Son premier constat a trait à la place croissante donnée au juge administratif au détriment du juge judiciaire, révélateur, selon lui, de la crise de confiance des autres pouvoirs publics. Car confrontés à la montée du terrorisme, ils n’ont pas fait le choix de l’autorité judiciaire pour contrôler l’application des textes récents adoptés pour répondre à ce défi et qui intéressent au premier chef la garantie des droits fondamentaux.

Dans un article du Monde paru le 24 mai 2016, aux questions posées par le journaliste concernant cette concurrence entre juge judiciaire et juge administratif pour défendre des libertés, il avait apporté cette réponse : « La question […] est de savoir si le statut dont bénéficie le juge en fait le garant effectif des libertés. Le constituant de 1958 avait bien posé les choses, en affirmant qu’il fallait un juge indépendant pour garantir les libertés. Le juge judiciaire a un statut constitutionnel, pas le juge administratif […]. Depuis les années 2000, le Conseil constitutionnel a fait sortir du périmètre garanti par le juge judiciaire certaines composantes de la liberté individuelle : la liberté d’aller et de venir, le secret de la correspondance ou l’inviolabilité du domicile qui sont mises en cause par l’assignation à résidence, la consultation des données numériques ou la perquisition administrative qui sont désormais soumises au contrôle du juge administratif […] ».

Le discours d’ouverture rappelle ensuite la crise de confiance des citoyens dont les enquêtes d’opinion relaient le regard négatif, porté pour les trois quarts d’entre eux, sur l’institution judiciaire, sur les délais de traitement des procédures, sur son indépendance ou encore sur l’harmonie de ses décisions.
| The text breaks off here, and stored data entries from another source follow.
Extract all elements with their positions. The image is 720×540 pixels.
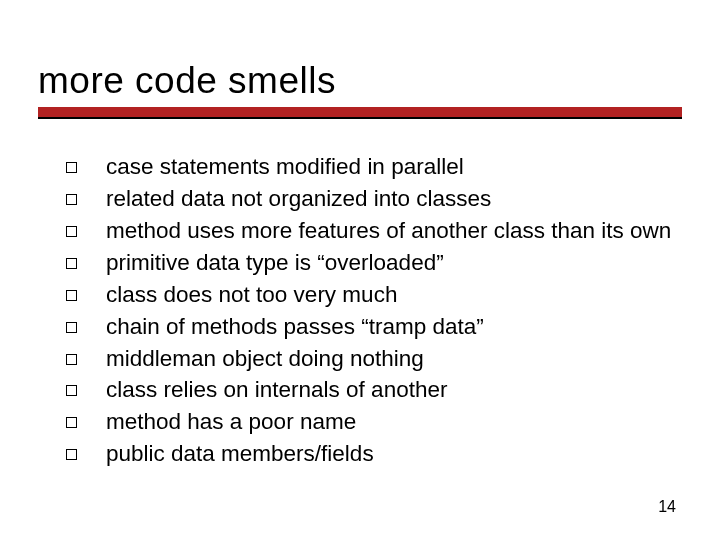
list-item: middleman object doing nothing bbox=[66, 344, 680, 374]
square-bullet-icon bbox=[66, 290, 77, 301]
square-bullet-icon bbox=[66, 194, 77, 205]
list-item-text: public data members/fields bbox=[106, 441, 374, 466]
square-bullet-icon bbox=[66, 354, 77, 365]
list-item-text: middleman object doing nothing bbox=[106, 346, 424, 371]
title-block: more code smells bbox=[38, 62, 682, 117]
page-number: 14 bbox=[658, 498, 676, 516]
list-item-text: class does not too very much bbox=[106, 282, 397, 307]
square-bullet-icon bbox=[66, 258, 77, 269]
square-bullet-icon bbox=[66, 417, 77, 428]
list-item: public data members/fields bbox=[66, 439, 680, 469]
slide-body: case statements modified in parallel rel… bbox=[66, 152, 680, 471]
square-bullet-icon bbox=[66, 385, 77, 396]
list-item-text: class relies on internals of another bbox=[106, 377, 447, 402]
title-underline bbox=[38, 107, 682, 117]
list-item: chain of methods passes “tramp data” bbox=[66, 312, 680, 342]
list-item-text: chain of methods passes “tramp data” bbox=[106, 314, 484, 339]
bullet-list: case statements modified in parallel rel… bbox=[66, 152, 680, 469]
list-item-text: primitive data type is “overloaded” bbox=[106, 250, 444, 275]
list-item: case statements modified in parallel bbox=[66, 152, 680, 182]
list-item-text: method uses more features of another cla… bbox=[106, 218, 671, 243]
slide-title: more code smells bbox=[38, 62, 682, 101]
square-bullet-icon bbox=[66, 162, 77, 173]
list-item-text: case statements modified in parallel bbox=[106, 154, 464, 179]
list-item: related data not organized into classes bbox=[66, 184, 680, 214]
list-item: class relies on internals of another bbox=[66, 375, 680, 405]
list-item: primitive data type is “overloaded” bbox=[66, 248, 680, 278]
list-item-text: method has a poor name bbox=[106, 409, 356, 434]
list-item: class does not too very much bbox=[66, 280, 680, 310]
slide: more code smells case statements modifie… bbox=[0, 0, 720, 540]
square-bullet-icon bbox=[66, 449, 77, 460]
list-item: method uses more features of another cla… bbox=[66, 216, 680, 246]
list-item-text: related data not organized into classes bbox=[106, 186, 491, 211]
list-item: method has a poor name bbox=[66, 407, 680, 437]
square-bullet-icon bbox=[66, 322, 77, 333]
square-bullet-icon bbox=[66, 226, 77, 237]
Selon lui, « la crainte d’influences extérieures ou d’ordre personnel, le sentiment d’imprévision communiqué par la jurisprudence, le constat des lenteurs d’une justice contrainte par l’effondrement de ses moyens à établir des priorités : telles sont certaines des préventions venues ternir l’image d’un juge pourtant dégagé des interférences, par statut, par culture, par tradition, par formation, et que, malgré tout, nombre de citoyens perçoivent toujours comme le rempart ultime et nécessaire contre la force illégitime et pour la défense des droits humains. »

Nomination des magistrats

Une fois ces constats posés, vient le temps de poser franchement les questions soulevée par la place de la Justice. Ce qui implique de répondre à la première d’entre elle concernant les garanties de son indépendance.

Bertrand Louvel rappelle une enquête d’opinion, selon laquelle près des deux tiers des Français considèrent que les juges ne sont pas indépendants du pouvoir politique. « Ceci nous interroge évidemment sur les conditions de nomination des magistrats. La plupart d’entre eux sont nommés à l’initiative du Gouvernement, et c’est le cas de la totalité des membres du ministère public. »
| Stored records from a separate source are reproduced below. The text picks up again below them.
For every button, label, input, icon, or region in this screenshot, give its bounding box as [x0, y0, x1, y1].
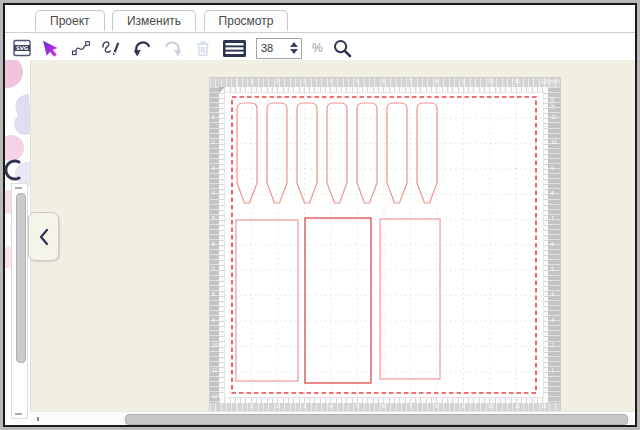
shape-rectangle[interactable]	[236, 220, 298, 381]
svg-file-badge-icon: SVG	[12, 38, 32, 58]
svg-text:SVG: SVG	[16, 45, 28, 51]
freehand-draw-tool-button[interactable]	[100, 36, 122, 60]
select-tool-button[interactable]	[41, 36, 62, 60]
cutting-mat: 123456789101112(inch) 123456789101112 12…	[209, 77, 561, 413]
ruler-number: 1	[250, 79, 253, 84]
ruler-number: 10	[212, 343, 218, 348]
ruler-number: 9	[462, 79, 465, 84]
tab-bar: Проект Изменить Просмотр	[5, 5, 635, 33]
ruler-number: 1	[250, 404, 253, 409]
tab-project[interactable]: Проект	[35, 10, 105, 31]
ruler-number: 5	[356, 79, 359, 84]
delete-button[interactable]	[193, 36, 213, 60]
ruler-number: 10	[551, 140, 557, 145]
chevron-left-icon	[38, 228, 50, 246]
horizontal-scrollbar-thumb[interactable]	[125, 414, 628, 425]
horizontal-scrollbar[interactable]	[30, 411, 633, 425]
redo-arrow-icon	[162, 38, 184, 58]
ruler-number: 1	[212, 115, 215, 120]
ruler-number: 6	[382, 79, 385, 84]
vertical-scrollbar[interactable]	[11, 183, 28, 419]
panel-collapse-button[interactable]	[28, 212, 59, 261]
workspace: 123456789101112(inch) 123456789101112 12…	[5, 60, 635, 425]
ruler-number: 2	[551, 343, 554, 348]
ruler-number: 4	[551, 292, 554, 297]
ruler-number: 3	[303, 79, 306, 84]
ruler-number: 5	[212, 216, 215, 221]
ruler-number: 6	[212, 242, 215, 247]
ruler-number: 2	[212, 140, 215, 145]
subruler-right	[543, 93, 548, 397]
import-svg-button[interactable]: SVG	[12, 36, 32, 60]
zoom-level-input-group	[256, 38, 302, 59]
ruler-number: 4	[329, 404, 332, 409]
magnifier-icon	[332, 38, 353, 59]
polyline-nodes-icon	[71, 39, 91, 57]
ruler-number: 7	[409, 79, 412, 84]
ruler-number: 8	[212, 292, 215, 297]
zoom-level-input[interactable]	[261, 42, 287, 54]
ruler-number: 7	[212, 267, 215, 272]
percent-label: %	[312, 41, 323, 55]
ruler-number: 9	[462, 404, 465, 409]
ruler-number: 7	[551, 216, 554, 221]
ruler-right: 1110987654321(inch)	[548, 87, 560, 403]
horizontal-bars-icon	[222, 39, 247, 58]
spinner-down-icon[interactable]	[290, 49, 298, 54]
ruler-number: 12	[541, 79, 547, 84]
ruler-number: 3	[551, 318, 554, 323]
ruler-number: (inch)	[550, 97, 554, 109]
ruler-number: 9	[212, 318, 215, 323]
ruler-number: 12	[541, 404, 547, 409]
ruler-number: 11	[551, 115, 556, 120]
ruler-number: 6	[382, 404, 385, 409]
ruler-number: (inch)	[547, 79, 560, 84]
layers-button[interactable]	[222, 36, 247, 60]
zoom-spinner	[287, 42, 301, 54]
undo-arrow-icon	[131, 38, 153, 58]
ruler-number: 4	[329, 79, 332, 84]
ruler-number: 3	[212, 166, 215, 171]
tab-edit[interactable]: Изменить	[112, 10, 196, 31]
rotate-arrow-icon	[5, 157, 24, 185]
ruler-number: 8	[435, 404, 438, 409]
ruler-number: 8	[435, 79, 438, 84]
ruler-number: 2	[276, 79, 279, 84]
ruler-number: 8	[551, 191, 554, 196]
page-svg[interactable]	[225, 93, 543, 397]
undo-button[interactable]	[131, 36, 153, 60]
ruler-top: 123456789101112(inch)	[210, 78, 560, 87]
ruler-left: 123456789101112	[210, 87, 219, 403]
ruler-number: 9	[551, 166, 554, 171]
ruler-number: 10	[488, 404, 494, 409]
tab-preview[interactable]: Просмотр	[204, 10, 289, 31]
trash-icon	[193, 38, 213, 58]
ruler-number: 5	[551, 267, 554, 272]
ruler-number: 5	[356, 404, 359, 409]
vertical-scrollbar-thumb[interactable]	[16, 193, 26, 363]
rotate-arrow-decoration	[5, 157, 24, 185]
cursor-arrow-icon	[41, 38, 62, 59]
ruler-number: 3	[303, 404, 306, 409]
app-window: Проект Изменить Просмотр SVG	[3, 3, 637, 427]
shape-rectangle[interactable]	[305, 218, 371, 383]
ruler-number: 4	[212, 191, 215, 196]
ruler-number: 1	[551, 368, 554, 373]
zoom-tool-button[interactable]	[332, 36, 353, 60]
ruler-number: 10	[488, 79, 494, 84]
ruler-number: 11	[212, 368, 217, 373]
spinner-up-icon[interactable]	[290, 42, 298, 47]
ruler-number: 11	[515, 404, 520, 409]
pen-squiggle-icon	[100, 38, 122, 58]
ruler-number: 12	[212, 394, 218, 399]
subruler-bottom	[219, 397, 548, 403]
ruler-number: 2	[276, 404, 279, 409]
ruler-number: 11	[515, 79, 520, 84]
redo-button[interactable]	[162, 36, 184, 60]
ruler-number: 7	[409, 404, 412, 409]
node-edit-tool-button[interactable]	[71, 36, 91, 60]
ruler-number: 6	[551, 242, 554, 247]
En quoi cette situation influence-t-elle le jugement des Français concernant l’indépendance de l’institution judiciaire ? Quelles orientations nouvelles pourraient être suggérées pour modifier cette perception négative ? Tel est l’objet de la première table ronde.

La deuxième question, qui renvoie à un deuxième jugement négatif des Français, cette fois-ci sur le fonctionnement quotidien de la Justice, concerne les moyens de la justice. « Plus personne ne discute aujourd’hui que les moyens alloués à la Justice ont été, pendant des décennies, et sont encore insuffisants. Les besoins quantitatifs de l’institution, particulièrement en personnels, mais aussi ses besoins qualitatifs, notamment en faveur d’une meilleure lisibilité de la jurisprudence à l’heure de la complexité croissante des textes, n’ont pas été évalués avec la prévisibilité et la constance nécessaires à l’égard d’un pouvoir public essentiel au maintien des structures de l’état et à la confiance dans l’État. »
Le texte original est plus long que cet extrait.